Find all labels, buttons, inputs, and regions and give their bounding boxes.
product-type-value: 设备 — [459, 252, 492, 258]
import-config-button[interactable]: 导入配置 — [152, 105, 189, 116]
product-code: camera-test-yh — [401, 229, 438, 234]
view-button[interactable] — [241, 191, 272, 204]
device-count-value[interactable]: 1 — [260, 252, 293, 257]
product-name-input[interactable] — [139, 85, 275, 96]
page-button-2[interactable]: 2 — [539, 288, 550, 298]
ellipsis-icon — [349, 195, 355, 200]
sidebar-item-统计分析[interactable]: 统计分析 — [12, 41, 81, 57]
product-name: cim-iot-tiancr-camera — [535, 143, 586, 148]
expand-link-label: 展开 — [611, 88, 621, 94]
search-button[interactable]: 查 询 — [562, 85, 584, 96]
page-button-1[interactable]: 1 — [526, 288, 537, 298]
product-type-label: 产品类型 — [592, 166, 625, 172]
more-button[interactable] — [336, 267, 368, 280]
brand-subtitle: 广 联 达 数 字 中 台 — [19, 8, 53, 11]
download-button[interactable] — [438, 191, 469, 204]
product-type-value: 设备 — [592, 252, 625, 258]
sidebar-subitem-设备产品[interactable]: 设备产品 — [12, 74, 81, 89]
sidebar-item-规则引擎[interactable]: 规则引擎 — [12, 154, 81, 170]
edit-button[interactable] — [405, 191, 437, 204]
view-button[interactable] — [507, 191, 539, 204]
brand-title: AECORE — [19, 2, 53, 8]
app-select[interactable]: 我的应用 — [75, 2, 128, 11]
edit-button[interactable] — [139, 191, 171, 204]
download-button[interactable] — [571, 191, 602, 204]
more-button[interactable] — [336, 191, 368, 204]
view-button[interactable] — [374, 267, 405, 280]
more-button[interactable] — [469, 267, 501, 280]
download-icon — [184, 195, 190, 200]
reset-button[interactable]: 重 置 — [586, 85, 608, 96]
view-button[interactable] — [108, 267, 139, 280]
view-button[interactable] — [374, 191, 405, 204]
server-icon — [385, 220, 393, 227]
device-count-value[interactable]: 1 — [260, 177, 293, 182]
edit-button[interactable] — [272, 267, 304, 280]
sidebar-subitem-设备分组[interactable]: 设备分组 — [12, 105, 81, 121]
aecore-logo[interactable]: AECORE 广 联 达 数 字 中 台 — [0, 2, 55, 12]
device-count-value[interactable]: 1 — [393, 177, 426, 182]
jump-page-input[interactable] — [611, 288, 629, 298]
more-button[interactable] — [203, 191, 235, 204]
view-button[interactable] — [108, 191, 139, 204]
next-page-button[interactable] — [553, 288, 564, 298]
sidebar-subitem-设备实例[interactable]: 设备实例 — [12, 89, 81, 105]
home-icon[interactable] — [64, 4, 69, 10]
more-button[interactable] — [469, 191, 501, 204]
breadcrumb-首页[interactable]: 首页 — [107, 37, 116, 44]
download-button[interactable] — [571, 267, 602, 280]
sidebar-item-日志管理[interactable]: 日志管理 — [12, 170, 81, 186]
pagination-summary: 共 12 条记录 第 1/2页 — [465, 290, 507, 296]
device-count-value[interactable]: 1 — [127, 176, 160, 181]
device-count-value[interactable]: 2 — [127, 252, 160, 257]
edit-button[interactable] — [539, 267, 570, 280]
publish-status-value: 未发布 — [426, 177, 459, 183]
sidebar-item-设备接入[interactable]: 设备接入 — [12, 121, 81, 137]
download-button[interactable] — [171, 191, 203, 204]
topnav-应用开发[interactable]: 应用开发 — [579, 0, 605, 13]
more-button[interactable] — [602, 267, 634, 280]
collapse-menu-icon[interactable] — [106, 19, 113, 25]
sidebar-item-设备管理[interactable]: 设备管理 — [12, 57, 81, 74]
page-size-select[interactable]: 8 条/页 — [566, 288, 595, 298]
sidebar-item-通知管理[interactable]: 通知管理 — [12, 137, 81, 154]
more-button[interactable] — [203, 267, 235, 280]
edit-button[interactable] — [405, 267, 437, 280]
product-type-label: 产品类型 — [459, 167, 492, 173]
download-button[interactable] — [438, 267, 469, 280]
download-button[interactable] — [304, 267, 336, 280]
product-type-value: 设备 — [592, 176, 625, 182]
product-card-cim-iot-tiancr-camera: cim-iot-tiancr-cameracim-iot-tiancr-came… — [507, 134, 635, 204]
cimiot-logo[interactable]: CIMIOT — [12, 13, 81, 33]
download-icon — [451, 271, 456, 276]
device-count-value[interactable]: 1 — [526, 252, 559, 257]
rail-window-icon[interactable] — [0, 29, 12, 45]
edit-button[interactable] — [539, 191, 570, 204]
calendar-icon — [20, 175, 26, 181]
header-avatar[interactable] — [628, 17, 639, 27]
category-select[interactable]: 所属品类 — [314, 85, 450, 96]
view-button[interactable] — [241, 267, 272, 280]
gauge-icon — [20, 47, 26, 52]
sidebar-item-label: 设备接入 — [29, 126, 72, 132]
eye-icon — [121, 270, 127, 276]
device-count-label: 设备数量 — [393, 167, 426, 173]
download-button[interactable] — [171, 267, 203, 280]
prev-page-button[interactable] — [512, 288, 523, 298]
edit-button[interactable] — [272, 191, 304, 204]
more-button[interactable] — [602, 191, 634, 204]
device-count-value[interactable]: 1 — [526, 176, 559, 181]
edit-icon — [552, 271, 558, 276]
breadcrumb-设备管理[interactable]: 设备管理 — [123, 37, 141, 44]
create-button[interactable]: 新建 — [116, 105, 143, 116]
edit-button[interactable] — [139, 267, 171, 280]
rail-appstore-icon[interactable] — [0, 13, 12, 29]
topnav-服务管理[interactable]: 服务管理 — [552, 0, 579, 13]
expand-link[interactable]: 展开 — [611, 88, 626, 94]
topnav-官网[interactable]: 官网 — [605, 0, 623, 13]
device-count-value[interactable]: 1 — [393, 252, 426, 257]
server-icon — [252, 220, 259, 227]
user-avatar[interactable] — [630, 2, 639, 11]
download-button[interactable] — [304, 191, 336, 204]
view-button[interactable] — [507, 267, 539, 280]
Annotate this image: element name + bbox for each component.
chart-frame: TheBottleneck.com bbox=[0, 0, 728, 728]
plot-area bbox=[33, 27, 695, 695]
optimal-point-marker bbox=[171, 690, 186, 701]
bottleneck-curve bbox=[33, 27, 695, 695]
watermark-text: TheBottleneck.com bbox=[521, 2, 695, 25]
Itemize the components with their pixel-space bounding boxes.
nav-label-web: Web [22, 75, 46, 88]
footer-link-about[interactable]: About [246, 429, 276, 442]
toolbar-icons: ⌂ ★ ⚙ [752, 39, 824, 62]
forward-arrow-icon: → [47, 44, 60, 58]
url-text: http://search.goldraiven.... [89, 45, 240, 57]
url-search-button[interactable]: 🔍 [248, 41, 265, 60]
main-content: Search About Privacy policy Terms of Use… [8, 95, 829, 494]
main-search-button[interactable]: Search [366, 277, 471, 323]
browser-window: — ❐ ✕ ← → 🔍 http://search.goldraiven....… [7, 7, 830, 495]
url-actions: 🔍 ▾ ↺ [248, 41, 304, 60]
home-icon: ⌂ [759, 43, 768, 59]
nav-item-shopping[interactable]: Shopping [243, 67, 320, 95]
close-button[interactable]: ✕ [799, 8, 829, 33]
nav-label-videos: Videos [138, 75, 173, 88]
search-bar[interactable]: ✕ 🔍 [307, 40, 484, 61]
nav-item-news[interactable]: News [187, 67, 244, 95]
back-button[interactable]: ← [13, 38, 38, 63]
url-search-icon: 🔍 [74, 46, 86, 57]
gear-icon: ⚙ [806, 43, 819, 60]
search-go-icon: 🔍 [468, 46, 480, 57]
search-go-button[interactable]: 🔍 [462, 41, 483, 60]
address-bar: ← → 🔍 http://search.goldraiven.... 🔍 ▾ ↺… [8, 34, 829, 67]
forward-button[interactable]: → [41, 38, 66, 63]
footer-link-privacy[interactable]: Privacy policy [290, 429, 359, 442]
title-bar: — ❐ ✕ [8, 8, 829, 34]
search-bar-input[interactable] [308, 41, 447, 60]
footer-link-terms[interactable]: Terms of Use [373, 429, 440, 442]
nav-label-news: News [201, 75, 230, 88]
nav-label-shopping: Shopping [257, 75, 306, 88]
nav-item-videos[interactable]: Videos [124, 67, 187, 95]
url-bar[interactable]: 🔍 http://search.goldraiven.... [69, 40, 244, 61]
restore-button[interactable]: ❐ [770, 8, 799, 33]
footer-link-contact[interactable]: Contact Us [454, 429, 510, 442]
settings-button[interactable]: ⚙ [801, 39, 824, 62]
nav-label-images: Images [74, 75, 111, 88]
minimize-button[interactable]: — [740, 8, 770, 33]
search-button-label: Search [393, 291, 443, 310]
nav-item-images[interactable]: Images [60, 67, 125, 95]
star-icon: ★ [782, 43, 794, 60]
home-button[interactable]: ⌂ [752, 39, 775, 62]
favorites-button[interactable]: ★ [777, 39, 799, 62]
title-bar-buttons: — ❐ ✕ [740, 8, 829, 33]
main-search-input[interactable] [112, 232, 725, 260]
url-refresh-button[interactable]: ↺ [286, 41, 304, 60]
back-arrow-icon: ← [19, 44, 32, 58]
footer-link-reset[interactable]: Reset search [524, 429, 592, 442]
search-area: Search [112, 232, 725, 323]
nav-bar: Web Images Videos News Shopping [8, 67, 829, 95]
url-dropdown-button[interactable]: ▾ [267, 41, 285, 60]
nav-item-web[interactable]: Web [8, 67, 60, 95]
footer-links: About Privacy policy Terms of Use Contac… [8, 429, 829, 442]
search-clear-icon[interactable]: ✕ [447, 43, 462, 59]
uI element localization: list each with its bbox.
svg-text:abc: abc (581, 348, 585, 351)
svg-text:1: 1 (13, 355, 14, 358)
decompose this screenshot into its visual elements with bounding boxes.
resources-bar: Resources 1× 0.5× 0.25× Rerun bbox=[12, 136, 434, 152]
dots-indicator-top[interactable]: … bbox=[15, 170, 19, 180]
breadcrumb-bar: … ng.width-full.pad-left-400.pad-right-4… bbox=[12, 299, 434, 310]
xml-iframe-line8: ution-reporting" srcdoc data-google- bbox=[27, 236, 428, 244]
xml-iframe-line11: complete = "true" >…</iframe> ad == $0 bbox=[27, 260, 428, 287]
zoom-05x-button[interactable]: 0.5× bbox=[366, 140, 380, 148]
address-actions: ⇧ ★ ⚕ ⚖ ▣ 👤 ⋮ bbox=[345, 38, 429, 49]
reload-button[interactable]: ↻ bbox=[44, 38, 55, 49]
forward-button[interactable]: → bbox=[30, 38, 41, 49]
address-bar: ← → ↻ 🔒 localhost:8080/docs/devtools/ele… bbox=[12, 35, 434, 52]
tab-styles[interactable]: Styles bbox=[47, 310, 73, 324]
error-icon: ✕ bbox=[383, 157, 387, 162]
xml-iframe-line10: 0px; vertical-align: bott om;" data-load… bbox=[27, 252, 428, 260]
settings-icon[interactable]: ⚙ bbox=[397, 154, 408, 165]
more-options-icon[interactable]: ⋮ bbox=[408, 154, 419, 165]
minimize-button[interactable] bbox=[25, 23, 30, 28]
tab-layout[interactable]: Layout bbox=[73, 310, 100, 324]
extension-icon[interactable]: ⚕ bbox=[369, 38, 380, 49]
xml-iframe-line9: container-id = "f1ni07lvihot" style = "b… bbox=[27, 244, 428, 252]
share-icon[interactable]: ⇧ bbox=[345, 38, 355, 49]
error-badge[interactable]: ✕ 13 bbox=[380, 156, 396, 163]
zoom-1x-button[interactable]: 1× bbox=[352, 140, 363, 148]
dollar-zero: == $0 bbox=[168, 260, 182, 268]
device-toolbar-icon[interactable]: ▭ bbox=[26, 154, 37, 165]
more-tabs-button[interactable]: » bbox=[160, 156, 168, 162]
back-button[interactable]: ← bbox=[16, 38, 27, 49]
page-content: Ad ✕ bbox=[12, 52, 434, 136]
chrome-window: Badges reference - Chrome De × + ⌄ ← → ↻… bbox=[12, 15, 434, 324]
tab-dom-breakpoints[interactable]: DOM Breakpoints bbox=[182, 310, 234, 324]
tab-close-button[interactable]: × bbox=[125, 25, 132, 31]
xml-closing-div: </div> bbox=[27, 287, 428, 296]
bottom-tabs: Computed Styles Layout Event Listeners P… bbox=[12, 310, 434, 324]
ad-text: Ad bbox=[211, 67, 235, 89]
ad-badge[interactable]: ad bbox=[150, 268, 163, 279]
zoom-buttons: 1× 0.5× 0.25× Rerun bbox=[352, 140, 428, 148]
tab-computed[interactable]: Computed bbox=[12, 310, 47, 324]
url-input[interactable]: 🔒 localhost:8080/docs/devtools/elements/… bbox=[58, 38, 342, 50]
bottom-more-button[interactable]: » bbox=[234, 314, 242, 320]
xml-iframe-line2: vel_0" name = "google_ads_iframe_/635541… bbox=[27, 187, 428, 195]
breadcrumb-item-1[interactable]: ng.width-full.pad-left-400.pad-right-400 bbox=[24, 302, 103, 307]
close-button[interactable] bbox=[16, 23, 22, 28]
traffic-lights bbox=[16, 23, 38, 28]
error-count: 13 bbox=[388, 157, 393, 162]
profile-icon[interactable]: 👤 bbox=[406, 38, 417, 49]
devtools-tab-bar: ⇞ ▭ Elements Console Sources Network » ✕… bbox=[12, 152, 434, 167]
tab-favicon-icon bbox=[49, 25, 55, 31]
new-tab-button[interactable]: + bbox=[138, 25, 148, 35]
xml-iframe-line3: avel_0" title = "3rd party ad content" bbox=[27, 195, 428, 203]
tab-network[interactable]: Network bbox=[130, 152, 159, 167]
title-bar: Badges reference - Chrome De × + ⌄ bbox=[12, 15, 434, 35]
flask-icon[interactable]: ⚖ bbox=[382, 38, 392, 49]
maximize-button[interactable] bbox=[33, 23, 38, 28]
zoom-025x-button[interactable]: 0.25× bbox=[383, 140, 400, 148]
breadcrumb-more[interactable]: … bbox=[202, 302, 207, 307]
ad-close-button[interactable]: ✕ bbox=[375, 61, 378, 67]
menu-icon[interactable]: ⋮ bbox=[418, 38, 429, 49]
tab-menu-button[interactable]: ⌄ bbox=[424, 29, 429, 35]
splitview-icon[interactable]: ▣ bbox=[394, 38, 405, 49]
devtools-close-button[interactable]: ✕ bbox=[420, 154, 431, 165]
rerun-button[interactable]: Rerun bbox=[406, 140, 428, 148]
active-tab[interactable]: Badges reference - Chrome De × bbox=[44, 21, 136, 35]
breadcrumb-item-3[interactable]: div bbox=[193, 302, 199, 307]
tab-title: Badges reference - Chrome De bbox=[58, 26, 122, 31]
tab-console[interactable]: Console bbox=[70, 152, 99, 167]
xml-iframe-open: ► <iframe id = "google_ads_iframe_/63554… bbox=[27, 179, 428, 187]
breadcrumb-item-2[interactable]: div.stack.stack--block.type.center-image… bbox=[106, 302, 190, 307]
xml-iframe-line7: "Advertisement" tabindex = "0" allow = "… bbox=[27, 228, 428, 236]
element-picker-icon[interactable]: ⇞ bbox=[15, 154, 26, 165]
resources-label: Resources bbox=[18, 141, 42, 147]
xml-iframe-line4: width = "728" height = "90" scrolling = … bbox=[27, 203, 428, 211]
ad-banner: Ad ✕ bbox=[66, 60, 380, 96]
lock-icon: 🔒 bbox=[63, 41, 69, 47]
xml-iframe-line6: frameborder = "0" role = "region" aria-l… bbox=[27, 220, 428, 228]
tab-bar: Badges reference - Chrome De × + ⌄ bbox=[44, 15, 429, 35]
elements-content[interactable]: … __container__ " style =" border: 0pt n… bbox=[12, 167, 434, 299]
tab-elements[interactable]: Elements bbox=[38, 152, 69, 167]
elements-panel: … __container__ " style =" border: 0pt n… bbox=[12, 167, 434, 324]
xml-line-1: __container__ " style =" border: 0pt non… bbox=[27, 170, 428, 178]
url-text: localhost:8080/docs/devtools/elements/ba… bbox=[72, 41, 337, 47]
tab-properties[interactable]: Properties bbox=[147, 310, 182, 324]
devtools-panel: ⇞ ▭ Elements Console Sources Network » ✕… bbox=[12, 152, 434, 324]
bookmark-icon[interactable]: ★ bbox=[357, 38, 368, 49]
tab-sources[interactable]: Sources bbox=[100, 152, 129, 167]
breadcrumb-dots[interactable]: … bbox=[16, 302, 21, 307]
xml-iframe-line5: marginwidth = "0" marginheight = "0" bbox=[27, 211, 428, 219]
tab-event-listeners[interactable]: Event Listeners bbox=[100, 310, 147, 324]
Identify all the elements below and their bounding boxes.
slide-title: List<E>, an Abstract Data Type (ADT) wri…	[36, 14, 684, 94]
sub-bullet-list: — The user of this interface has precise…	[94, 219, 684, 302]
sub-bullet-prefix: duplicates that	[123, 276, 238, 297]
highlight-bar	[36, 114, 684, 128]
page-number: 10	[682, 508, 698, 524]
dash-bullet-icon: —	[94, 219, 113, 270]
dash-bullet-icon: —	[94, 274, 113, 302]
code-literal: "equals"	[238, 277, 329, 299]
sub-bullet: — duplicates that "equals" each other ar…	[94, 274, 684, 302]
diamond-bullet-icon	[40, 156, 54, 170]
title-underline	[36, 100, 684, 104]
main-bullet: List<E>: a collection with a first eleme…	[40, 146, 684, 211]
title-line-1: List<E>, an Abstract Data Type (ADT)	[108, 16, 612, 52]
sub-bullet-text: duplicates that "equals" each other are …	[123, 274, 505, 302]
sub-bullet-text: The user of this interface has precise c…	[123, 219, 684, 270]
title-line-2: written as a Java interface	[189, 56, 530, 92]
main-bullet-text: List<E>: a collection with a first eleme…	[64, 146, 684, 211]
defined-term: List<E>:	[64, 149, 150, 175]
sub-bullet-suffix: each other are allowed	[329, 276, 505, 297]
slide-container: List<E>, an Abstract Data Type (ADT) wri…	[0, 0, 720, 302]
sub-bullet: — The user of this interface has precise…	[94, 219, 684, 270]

◆ Exercise instructions:
Each line above with the string "设备管理" in it should be located and copied.

◆ Output for this task:
sidebar-item-设备管理[interactable]: 设备管理 — [12, 57, 81, 74]
breadcrumb-设备管理[interactable]: 设备管理 — [123, 37, 141, 44]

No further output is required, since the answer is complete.